In a second-floor film sales agency office that he picked at random, he explained his needs and was given an address and a note of introduction. The address was for the Walton Film Studios, the note of introduction to a Mr. Cecil Hepworth.

He was urged to “tell Cecil that Joe sent you, and sends his regards.”

“I’
M LOOKING
for Mister Hepworth?” Sebastian said.

Cecil Hepworth’s Walton Film Studio was so close to the Walton High Street that a two-minute walk out of the center had taken Sebastian some way past it. Walton on Thames, just a twenty-five-minute train ride out of Waterloo, was part riverside boating village, part office workers’ suburb. Along the river were inns, moorings, and great rafts of empty rowboats herded up against the banks awaiting weekend rental. Beyond the main street of shops and public houses spread a semirural outskirts of villas and smallholdings.

The film studio had grown up around one modest dwelling in an outer cul-de-sac, absorbing the other houses in the row and then expanding into the gaps between them and onto the land behind. Now the original buildings contained offices, cutting rooms, and workshops. Blocking out the sky behind these, risen from the suburban clay like airship hangars, were Hepworth’s number one and two covered studio buildings.

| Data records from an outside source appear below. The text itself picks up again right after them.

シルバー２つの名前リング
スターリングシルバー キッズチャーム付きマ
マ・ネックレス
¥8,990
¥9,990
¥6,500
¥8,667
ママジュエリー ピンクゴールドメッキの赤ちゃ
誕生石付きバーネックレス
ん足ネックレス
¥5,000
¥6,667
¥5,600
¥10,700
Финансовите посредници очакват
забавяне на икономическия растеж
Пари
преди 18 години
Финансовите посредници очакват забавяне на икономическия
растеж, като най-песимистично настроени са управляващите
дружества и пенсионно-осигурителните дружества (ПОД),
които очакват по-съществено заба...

A young man in flannels and a cricket jersey led Sebastian from one place to another until they finally located the boss. They found him in an automated film-processing laboratory on the ground floor of one of the studio buildings. The long room was an elaborate and noxious-smelling laundrylike plant of racks and tanks and spindles, with exposed and processed film zigzagging through it in an endless flow. Hepworth was discussing some critical adjustment with one of the women operating it. He proved to be a tall and bookish-looking man, quietly spoken and with a pale gaze.

Sebastian introduced himself, took the small roll of film from his pocket, and explained its significance.

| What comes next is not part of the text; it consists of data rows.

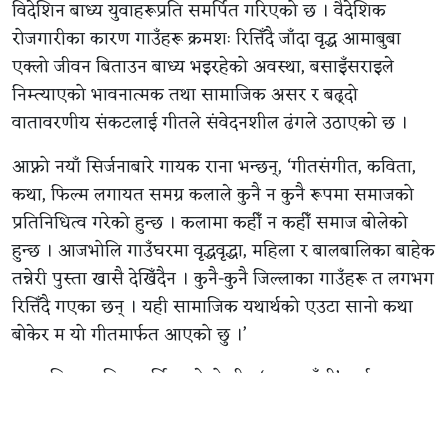
विदेशिन बाध्य युवाहरूप्रति समर्पित गरिएको छ । वैदेशिक
रोजगारीका कारण गाउँहरू क्रमशः रित्तिँदै जाँदा वृद्ध आमाबुबा
एक्लो जीवन बिताउन बाध्य भइरहेको अवस्था, बसाइँसराइले
निम्त्याएको भावनात्मक तथा सामाजिक असर र बढ्दो
वातावरणीय संकटलाई गीतले संवेदनशील ढंगले उठाएको छ ।
आफ्नो नयाँ सिर्जनाबारे गायक राना भन्छन्, ‘गीतसंगीत, कविता,
कथा, फिल्म लगायत समग्र कलाले कुनै न कुनै रूपमा समाजको
प्रतिनिधित्व गरेको हुन्छ । कलामा कहीँ न कहीँ समाज बोलेको
हुन्छ । आजभोलि गाउँघरमा वृद्धवृद्धा, महिला र बालबालिका बाहेक
तन्नेरी पुस्ता खासै देखिँदैन । कुनै-कुनै जिल्लाका गाउँहरू त लगभग
रित्तिँदै गएका छन् । यही सामाजिक यथार्थको एउटा सानो कथा
बोकेर म यो गीतमार्फत आएको छु ।’
यसअघि अत्यधिक चर्चित बनेको गीत ‘सुन साइँली’ मार्फत
वैदेशिक रोजगारीको भावनात्मक पीडा पस्किएका हेमन्तले ‘सुन
कुरा’ मा त्यसैको अर्को पाटो उजागर गरेका छन् । युवाहरू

“There’s barely a minute’s worth of activity there,” he said, raising his voice over the clatter of the machinery. “But I need an expert’s opinion on the last picture. There’s a chance that the girls may have photographed their attacker before they were murdered.”

The young man let out a whistle.

Hepworth opened up the roll and drew it out to arm’s length. The young man in the cricket jersey scooted around behind him to look as he held it up to the light.

“What do you reckon, Geoff?” Hepworth said.

“It looks like someone printed a seventeen-point-five neg onto thirty-five mil stock,” the young man said.

Sebastian said, “A lad copied it for me in a show van on a fairground. He said it was unusual. The camera was called a Birtac.”

“That’s Birt Acres’ old camera,” Hepworth said, still studying the images against the light. “He made it for the amateur market about ten years back. Cost about ten guineas and it never took off.” He looked at Sebastian. “You don’t have the negative?”

“It was evidence. I had to give it back. This is all I could keep.”

Hepworth studied the strip again, pulling out several more feet of it until he reached the scene in question. “Is it all like this? It’s very dense.”

The young man said, “We could try making a copy and printing it up a bit.”

Hepworth nodded and Sebastian said, “What does that mean?”

“It means putting more light through it to bring out any detail that’s hiding,” Hepworth said. “But it’s not guaranteed. If it’s not there in the image, then there’s nothing to find. But we can try it for you, if you like.”

Hepworth sent the young man off with the roll, and gave Sebastian leave to wander for the hour or so needed to make and process the copy.

Sebastian went upstairs to look into the studio, hoping to see a scene or two being made, but the doors were wide open and carpenters were at work inside. The interior light on the stage was soft and gray, diffused by the clouded glass of the skylight roof. But there was nothing of great interest to see.

He saw a handcart load of costumes being taken off toward the river, but didn’t follow it. He had more luck in the other studio, where a boy had been posted at the doors to keep out visitors and signal for quiet; from inside the studio came the sound of Gramophone music. The music lasted no more than a couple of minutes and then the doors were thrown open. No one paid any attention to Sebastian as he wandered in and took in the scene.